Reason I said hp30 is just based on having a solid front axle. 8.8 rear ends are a dime a dozen with LS in them. I've got 2 if u are needing one. The hp30 and 8.8 is a very strong set up with up to a 33" tire. I've got buddys that run same set up with 36" tire and beat the piss out of them, yea at times they get a front axle shaft but its alot stronger then a d35 TTB
 
I only said to keep the 7.5 if you weren't going over 33's, no serious rock crawling, and keeping it cheap. 8.8's are far superior and have a lot more aftermarket support. You got the cash I'd upgrade to the 8.8 in a heart beat. I do know from experience the 7.5 will handle 33's well enough. I ended up going bigger and swapped both ends and spent more money, I really miss the simplicity of the built IFS and stock rear over what its become. Esp., since most wheeling is hours away and I'd rather DD my truck more than let it sit.
 
I wouldn't mind keeping the 7.5 if it were at least L/S. Problem is that a lock-right for the 7.5 is going to run around $400.00 and I should easily be able to find an 8.8 used with a locker or L/S for that amount. That is why I was trying to clarify what you said about saving money and keeping it stock but adding a lock-right (or similar).
 
I wouldn't mind keeping the 7.5 if it were at least L/S. Problem is that a lock-right for the 7.5 is going to run around $400.00 and I should easily be able to find an 8.8 used with a locker or L/S for that amount. That is why I was trying to clarify what you said about saving money and keeping it stock but adding a lock-right (or similar).
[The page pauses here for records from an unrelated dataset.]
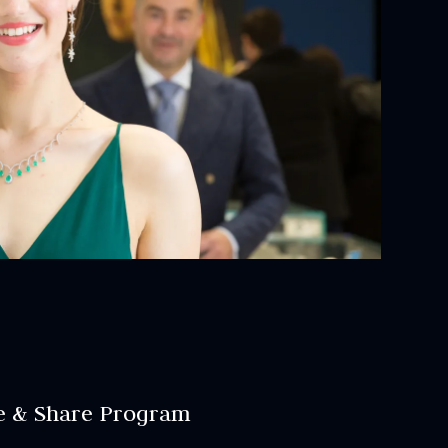
e & Share Program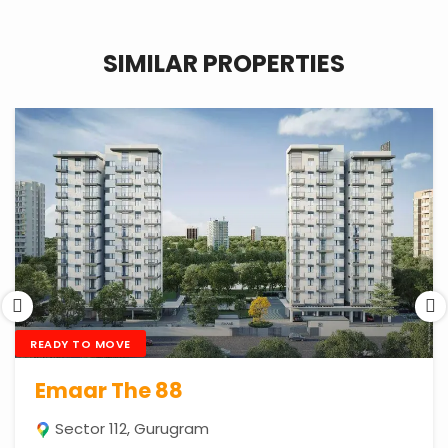
SIMILAR PROPERTIES
READY TO MOVE
Emaar The 88
Sector 112, Gurugram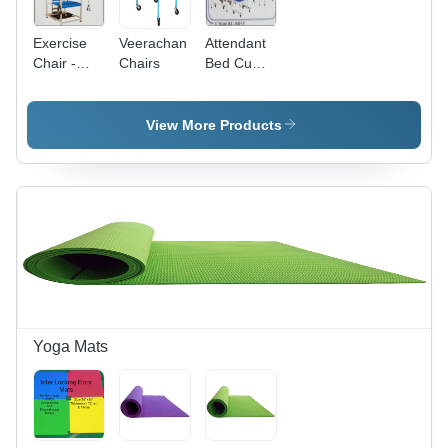
Exercise
Veerachan
Attendant
Chair -
Chairs
Bed Cum
Ergonomic
Chair
Design,
Durable
View More Products
Frame and
Cushioned
Seating for
Enhanced
Comfort
and
Support
Yoga Mats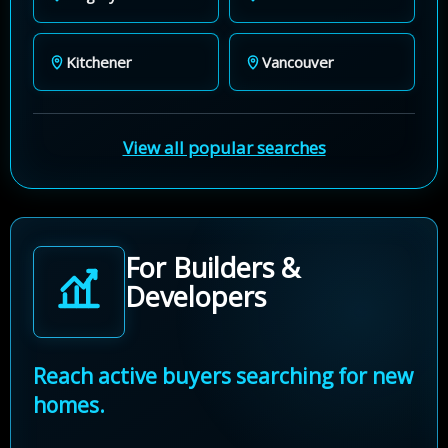
Kitchener
Vancouver
View all popular searches
For Builders &
Developers
Reach active buyers searching for new
homes.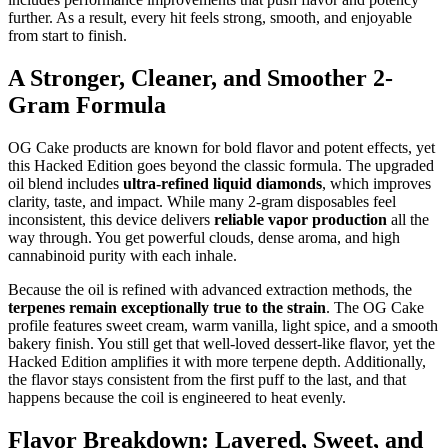
further. As a result, every hit feels strong, smooth, and enjoyable
from start to finish.
A Stronger, Cleaner, and Smoother 2-
Gram Formula
OG Cake products are known for bold flavor and potent effects, yet
this Hacked Edition goes beyond the classic formula. The upgraded
oil blend includes
ultra-refined liquid diamonds
, which improves
clarity, taste, and impact. While many 2-gram disposables feel
inconsistent, this device delivers
reliable vapor production
all the
way through. You get powerful clouds, dense aroma, and high
cannabinoid purity with each inhale.
Because the oil is refined with advanced extraction methods, the
terpenes remain exceptionally true to the strain
. The OG Cake
profile features sweet cream, warm vanilla, light spice, and a smooth
bakery finish. You still get that well-loved dessert-like flavor, yet the
Hacked Edition amplifies it with more terpene depth. Additionally,
the flavor stays consistent from the first puff to the last, and that
happens because the coil is engineered to heat evenly.
Flavor Breakdown: Layered, Sweet, and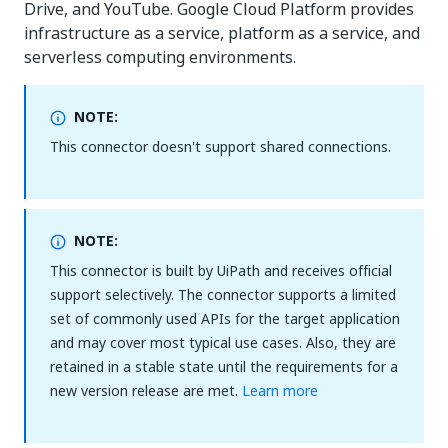
Drive, and YouTube. Google Cloud Platform provides
infrastructure as a service, platform as a service, and
serverless computing environments.
NOTE:
This connector doesn't support shared connections.
NOTE:
This connector is built by UiPath and receives official
support selectively. The connector supports a limited
set of commonly used APIs for the target application
and may cover most typical use cases. Also, they are
retained in a stable state until the requirements for a
new version release are met.
Learn more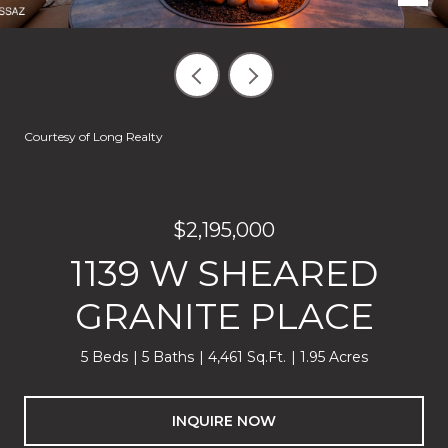
Courtesy of Long Realty
$2,195,000
1139 W SHEARED
GRANITE PLACE
5 Beds
5 Baths
4,461 Sq.Ft.
1.95 Acres
INQUIRE NOW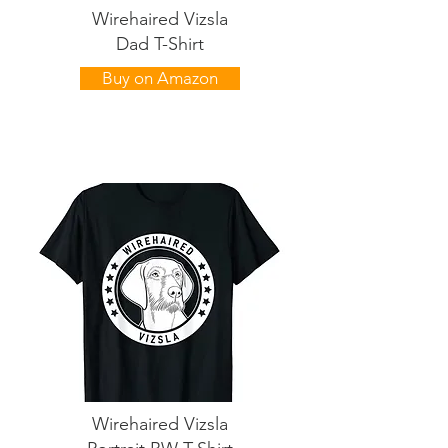
Wirehaired Vizsla
Dad T-Shirt
Buy on Amazon
Wirehaired Vizsla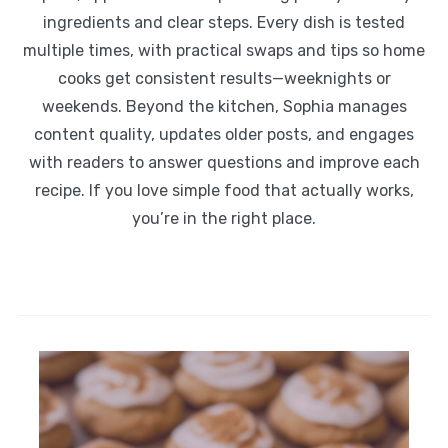
ingredients and clear steps. Every dish is tested
multiple times, with practical swaps and tips so home
cooks get consistent results—weeknights or
weekends. Beyond the kitchen, Sophia manages
content quality, updates older posts, and engages
with readers to answer questions and improve each
recipe. If you love simple food that actually works,
you’re in the right place.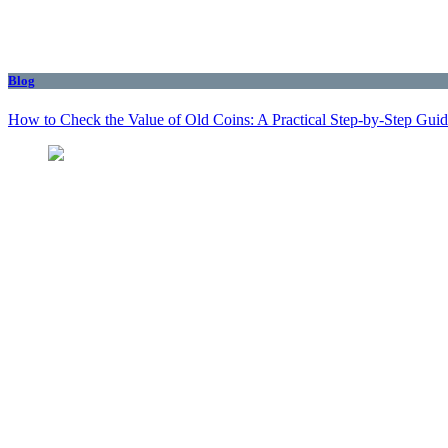
Blog
How to Check the Value of Old Coins: A Practical Step-by-Step Gui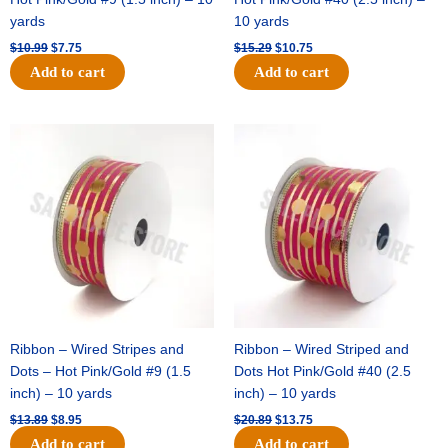
yards
10 yards
$
10.99
$
7.75
$
15.29
$
10.75
Add to cart
Add to cart
Original
Current
Original
Current
price
price
price
price
was:
is:
was:
is:
$13.89.
$8.95.
$20.89.
$13.75.
Ribbon – Wired Stripes and
Ribbon – Wired Striped and
Dots – Hot Pink/Gold #9 (1.5
Dots Hot Pink/Gold #40 (2.5
inch) – 10 yards
inch) – 10 yards
$
13.89
$
8.95
$
20.89
$
13.75
Add to cart
Add to cart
hey man, i'll keep you up to date but I might be getting a D44 front TTB for my ranger and you can have the D35 with 3.73 welded if you want for cheap. i'll keep you posted if/when funds are there to get it.
 
btw, I also have a HP30 XJ front Disconnect with 3.07 if interested complete hub to hub with gearbox attached, just for thought. and also wanted to know those 31s fit on there with no lift or is that small 2"?
 
Dana 30 is the easy way to go for the money and alot less problems vs ttb 44
The ttb is tough but will give trouble id take a 30 over it any day in a ranger
 
If you have no plans on using this at URE, stay with the D28 and just fix it. Cheaper, easier, and quicker. Then again as all things you, you may get the urge to go to URE and the only rig you have running is the ranger, you'll second guess going unless you have the D35. If it were me, and I had to spend money to fix one right, I'd spend the money on bearings and alignment on a worry free D35. I have a D35 in my explorer and have run 33's at URE with no thoughts of broken shafts or problems. If you do end up wanting the 35, get one from a 95-97 ranger with dual piston calipers, axle is still a bolt in swap, and you get up-graded brakes in the process. Go with Explorer 8.8 if you decided to change. Drum brakes are fine since you don't have to change master cylinders or proportioning valves. Explorer 8.8's have the same spring perch width, but are spring under factory and will need new perches welded on.
 
Pretty sure I'm going to go with the DANA 35ttb for the front. Been looking and had a couple fall through but I'll get it eventually. No big rush right now, no room in the garage to change it out anyways.
 
don't know much about rangers but the one I got with the 35ttb, welded up for 3 months now on 33s and go play in the woods every weekend or couple times a week to the fishing hole which requires 4lo to get out when dry and really hittin 4lo with tires at 5psi when wet to get out but the homemade c-clip eliminator has held up great and the axles/joints/and hubs have held up pretty good so I guess I was just adding some props 2cents to the ranger!!
 
rodnocker, i have a complete D35 and explorer drum 8.8 sitting in the shed. Rear is a limited slip, only problem is they are both 3.23 gears so those would have to be changed, but i'll cut you a deal on them if you want them.
 
rodnocker, i have a complete D35 and explorer drum 8.8 sitting in the shed. Rear is a limited slip, only problem is they are both 3.23 gears so those would have to be changed, but i'll cut you a deal on them if you want them.
I really appreciate the offer and it is very tempting. The gears would be an issue but not as much as the 9 hour round trip. I will keep it in mind incase something comes up and I have to head out that way though.